[PROVIDED RECORDS]
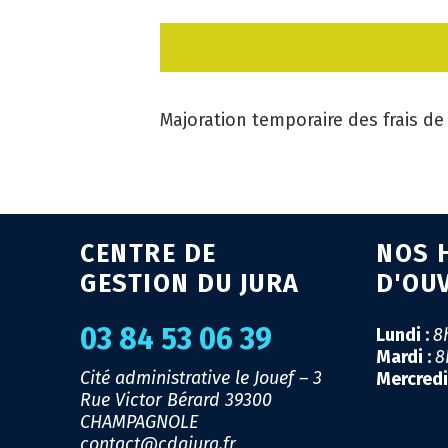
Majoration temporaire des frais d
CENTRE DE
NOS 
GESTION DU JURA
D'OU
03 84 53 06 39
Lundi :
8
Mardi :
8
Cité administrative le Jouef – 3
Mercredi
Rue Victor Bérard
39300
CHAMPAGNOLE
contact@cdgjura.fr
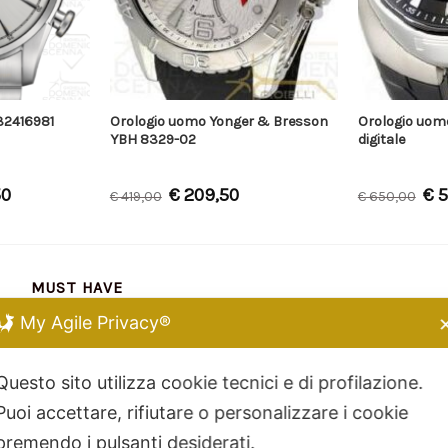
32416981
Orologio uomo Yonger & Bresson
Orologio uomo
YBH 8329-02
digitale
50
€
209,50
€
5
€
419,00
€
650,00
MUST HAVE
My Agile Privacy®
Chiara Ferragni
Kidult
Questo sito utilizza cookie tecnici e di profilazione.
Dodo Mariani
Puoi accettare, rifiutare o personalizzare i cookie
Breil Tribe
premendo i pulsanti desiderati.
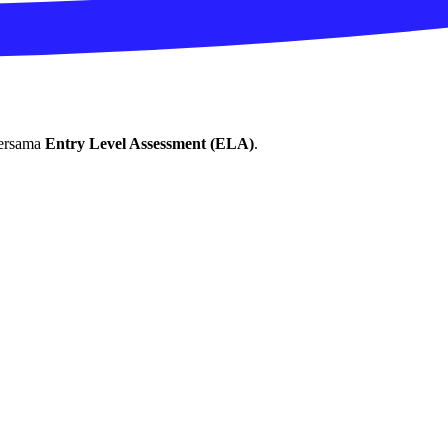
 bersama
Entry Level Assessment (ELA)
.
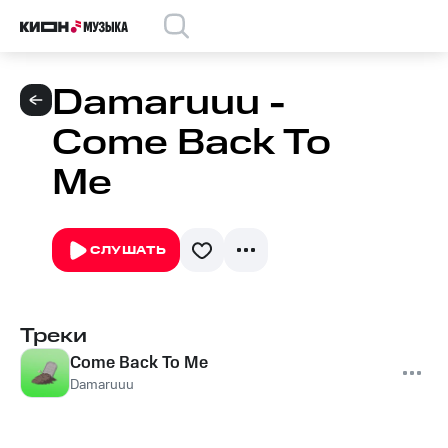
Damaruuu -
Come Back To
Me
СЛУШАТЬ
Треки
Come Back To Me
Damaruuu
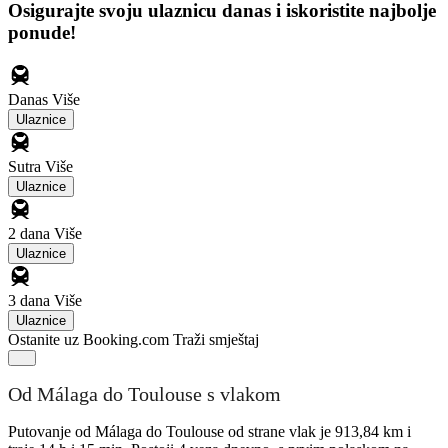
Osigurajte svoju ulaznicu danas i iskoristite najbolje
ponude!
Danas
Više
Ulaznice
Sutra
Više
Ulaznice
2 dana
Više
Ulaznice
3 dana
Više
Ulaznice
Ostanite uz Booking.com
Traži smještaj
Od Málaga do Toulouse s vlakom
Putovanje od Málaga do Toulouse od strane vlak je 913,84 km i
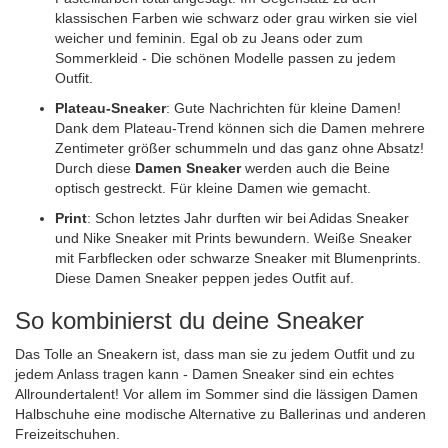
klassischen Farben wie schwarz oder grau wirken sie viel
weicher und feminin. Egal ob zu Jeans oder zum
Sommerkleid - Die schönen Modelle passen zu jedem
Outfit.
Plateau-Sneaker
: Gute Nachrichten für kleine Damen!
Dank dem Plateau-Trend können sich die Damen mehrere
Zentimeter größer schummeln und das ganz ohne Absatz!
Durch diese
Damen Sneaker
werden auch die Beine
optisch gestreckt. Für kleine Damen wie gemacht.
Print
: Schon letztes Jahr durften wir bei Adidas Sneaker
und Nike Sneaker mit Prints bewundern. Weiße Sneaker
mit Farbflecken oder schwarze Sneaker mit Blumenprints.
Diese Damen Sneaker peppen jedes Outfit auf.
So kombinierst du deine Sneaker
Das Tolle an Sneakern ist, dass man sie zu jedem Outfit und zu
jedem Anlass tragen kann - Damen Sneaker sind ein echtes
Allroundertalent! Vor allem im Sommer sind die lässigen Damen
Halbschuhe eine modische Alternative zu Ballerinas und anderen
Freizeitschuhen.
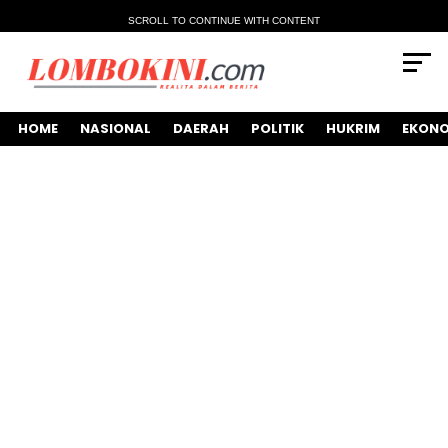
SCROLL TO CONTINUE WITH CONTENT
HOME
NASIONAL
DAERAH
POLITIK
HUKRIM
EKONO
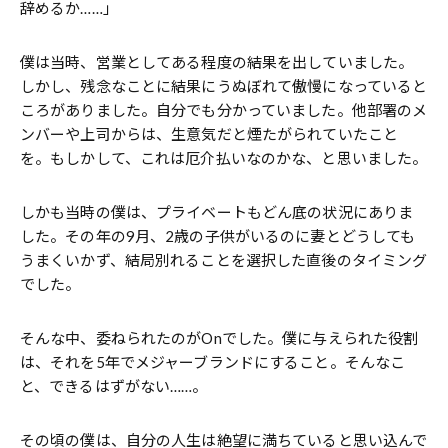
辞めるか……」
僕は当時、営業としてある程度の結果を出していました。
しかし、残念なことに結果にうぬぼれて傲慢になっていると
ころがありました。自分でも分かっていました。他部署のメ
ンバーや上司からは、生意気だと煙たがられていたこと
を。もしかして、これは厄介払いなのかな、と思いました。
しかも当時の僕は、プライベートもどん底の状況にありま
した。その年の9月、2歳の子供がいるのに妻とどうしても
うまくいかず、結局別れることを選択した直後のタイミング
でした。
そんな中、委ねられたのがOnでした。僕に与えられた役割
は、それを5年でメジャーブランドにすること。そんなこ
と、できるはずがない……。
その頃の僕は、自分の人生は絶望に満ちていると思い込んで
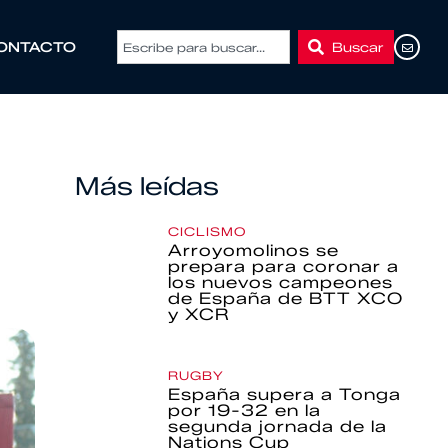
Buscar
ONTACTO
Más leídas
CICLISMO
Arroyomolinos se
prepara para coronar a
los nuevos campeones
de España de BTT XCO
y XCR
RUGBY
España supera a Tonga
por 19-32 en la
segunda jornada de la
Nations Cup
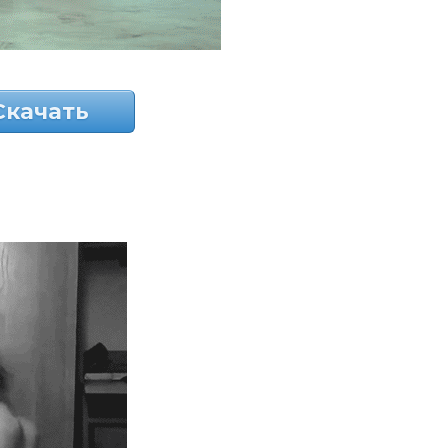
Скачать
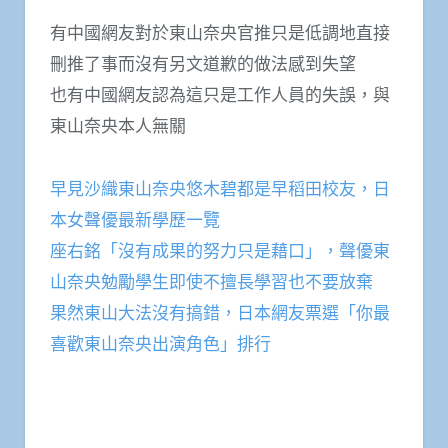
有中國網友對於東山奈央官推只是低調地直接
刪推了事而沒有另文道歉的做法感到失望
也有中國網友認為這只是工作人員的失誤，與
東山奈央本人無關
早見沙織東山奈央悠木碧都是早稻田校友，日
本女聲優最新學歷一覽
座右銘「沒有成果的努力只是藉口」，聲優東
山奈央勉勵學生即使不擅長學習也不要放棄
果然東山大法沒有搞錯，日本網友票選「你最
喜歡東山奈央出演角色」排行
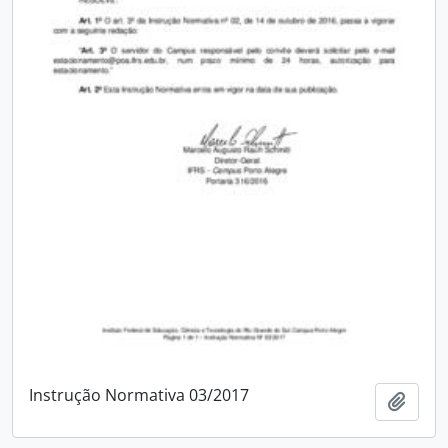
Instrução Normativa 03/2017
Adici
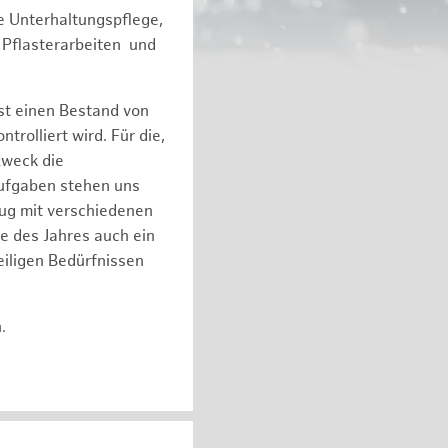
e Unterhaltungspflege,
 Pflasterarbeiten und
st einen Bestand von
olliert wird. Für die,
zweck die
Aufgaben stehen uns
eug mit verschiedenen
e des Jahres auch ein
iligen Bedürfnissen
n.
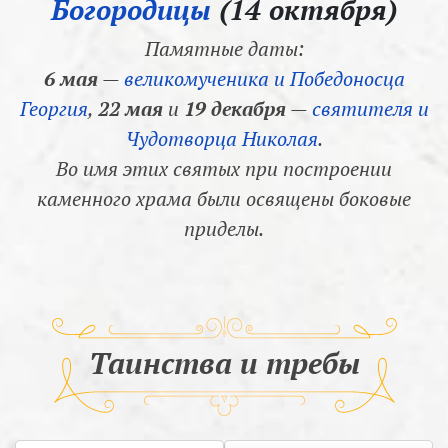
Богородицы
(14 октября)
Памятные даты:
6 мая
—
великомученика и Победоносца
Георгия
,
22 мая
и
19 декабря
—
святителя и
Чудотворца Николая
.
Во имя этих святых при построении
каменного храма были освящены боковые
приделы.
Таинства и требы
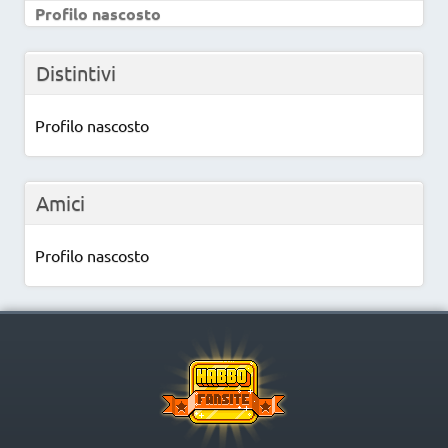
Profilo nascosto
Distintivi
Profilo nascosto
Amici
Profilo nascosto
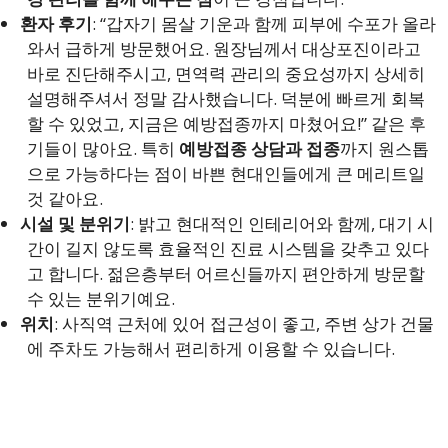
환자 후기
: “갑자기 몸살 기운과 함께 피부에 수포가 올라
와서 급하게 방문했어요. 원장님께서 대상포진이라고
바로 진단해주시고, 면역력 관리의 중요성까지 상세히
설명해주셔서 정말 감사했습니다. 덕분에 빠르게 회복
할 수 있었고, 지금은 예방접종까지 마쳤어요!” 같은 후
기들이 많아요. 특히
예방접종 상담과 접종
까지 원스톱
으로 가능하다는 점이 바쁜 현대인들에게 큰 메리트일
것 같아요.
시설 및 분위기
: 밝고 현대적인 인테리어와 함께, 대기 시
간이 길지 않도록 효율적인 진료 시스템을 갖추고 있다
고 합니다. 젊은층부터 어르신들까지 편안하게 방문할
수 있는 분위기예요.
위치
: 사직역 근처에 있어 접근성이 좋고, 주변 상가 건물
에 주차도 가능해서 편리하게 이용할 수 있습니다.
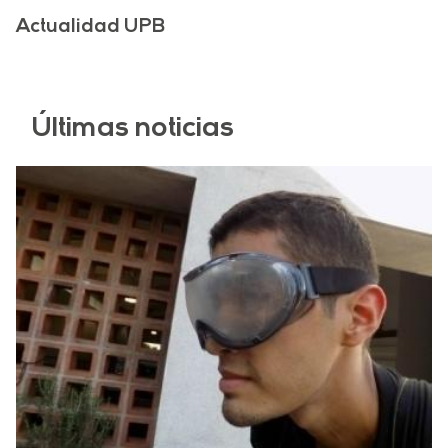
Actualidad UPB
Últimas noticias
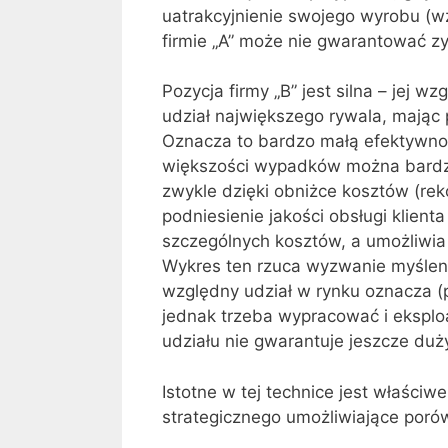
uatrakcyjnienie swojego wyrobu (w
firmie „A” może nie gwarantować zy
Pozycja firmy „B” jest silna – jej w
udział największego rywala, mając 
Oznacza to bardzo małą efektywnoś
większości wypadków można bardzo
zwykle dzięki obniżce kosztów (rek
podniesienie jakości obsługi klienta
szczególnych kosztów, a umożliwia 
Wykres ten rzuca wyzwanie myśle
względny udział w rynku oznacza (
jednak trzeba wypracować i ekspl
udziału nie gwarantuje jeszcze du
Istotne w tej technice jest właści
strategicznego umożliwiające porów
[/PROVIDED RECORDS]
WHAT NEEDS TO BE DONE -> Nothing but the lines from the first line of the data above through the line holding "しかも当時の僕は、プライベートもどん底の状況にありま" may appear in the response, copied exactly and without pictures.

SOLUTION ->
Majoration temporaire des frais d
CENTRE DE
NOS 
GESTION DU JURA
D'OU
03 84 53 06 39
Lundi :
8
Mardi :
8
Cité administrative le Jouef – 3
Mercredi
Rue Victor Bérard
39300
CHAMPAGNOLE
contact@cdgjura.fr
32416981
Orologio uomo Yonger & Bresson
Orologio uomo
YBH 8329-02
digitale
50
€
209,50
€
5
€
419,00
€
650,00
MUST HAVE
My Agile Privacy®
Chiara Ferragni
Kidult
Questo sito utilizza cookie tecnici e di profilazione.
Dodo Mariani
Puoi accettare, rifiutare o personalizzare i cookie
Breil Tribe
premendo i pulsanti desiderati.
 bersama
Entry Level Assessment (ELA)
.
Damaruuu -
Come Back To
Me
СЛУШАТЬ
Треки
Come Back To Me
Damaruuu
Osigurajte svoju ulaznicu danas i iskoristite najbolje
ponude!
Danas
Više
Ulaznice
Sutra
Više
Ulaznice
2 dana
Više
Ulaznice
3 dana
Više
Ulaznice
Ostanite uz Booking.com
Traži smještaj
Od Málaga do Toulouse s vlakom
Putovanje od Málaga do Toulouse od strane vlak je 913,84 km i
klassischen Farben wie schwarz oder grau wirken sie viel
weicher und feminin. Egal ob zu Jeans oder zum
Sommerkleid - Die schönen Modelle passen zu jedem
Outfit.
Plateau-Sneaker
: Gute Nachrichten für kleine Damen!
Dank dem Plateau-Trend können sich die Damen mehrere
Zentimeter größer schummeln und das ganz ohne Absatz!
Durch diese
Damen Sneaker
werden auch die Beine
optisch gestreckt. Für kleine Damen wie gemacht.
Print
: Schon letztes Jahr durften wir bei Adidas Sneaker
und Nike Sneaker mit Prints bewundern. Weiße Sneaker
mit Farbflecken oder schwarze Sneaker mit Blumenprints.
Diese Damen Sneaker peppen jedes Outfit auf.
So kombinierst du deine Sneaker
Das Tolle an Sneakern ist, dass man sie zu jedem Outfit und zu
jedem Anlass tragen kann - Damen Sneaker sind ein echtes
Allroundertalent! Vor allem im Sommer sind die lässigen Damen
Halbschuhe eine modische Alternative zu Ballerinas und anderen
Freizeitschuhen.
SCROLL TO CONTINUE WITH CONTENT
HOME
NASIONAL
DAERAH
POLITIK
HUKRIM
EKONO
辞めるか……」
僕は当時、営業としてある程度の結果を出していました。
しかし、残念なことに結果にうぬぼれて傲慢になっていると
ころがありました。自分でも分かっていました。他部署のメ
ンバーや上司からは、生意気だと煙たがられていたこと
を。もしかして、これは厄介払いなのかな、と思いました。
しかも当時の僕は、プライベートもどん底の状況にありま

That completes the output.